Task item: The whole listing that follows, pictures excepted, should be printed again exactly as given.

Recorded information:
§ §
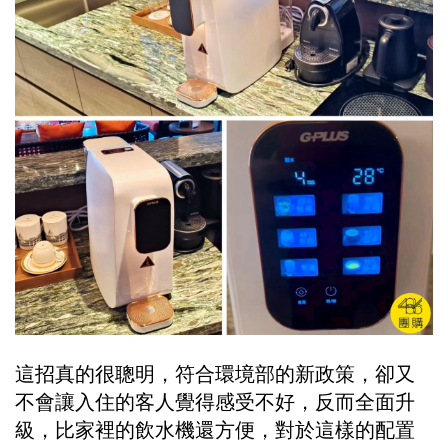
這招真的很聰明，符合環境部的新政策，卻又
不會讓入住的客人覺得感受不好，反而全面升
級，比家裡的飲水機還方便，對於這樣的配置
§ §
Expected answer:
這招真的很聰明，符合環境部的新政策，卻又
不會讓入住的客人覺得感受不好，反而全面升
級，比家裡的飲水機還方便，對於這樣的配置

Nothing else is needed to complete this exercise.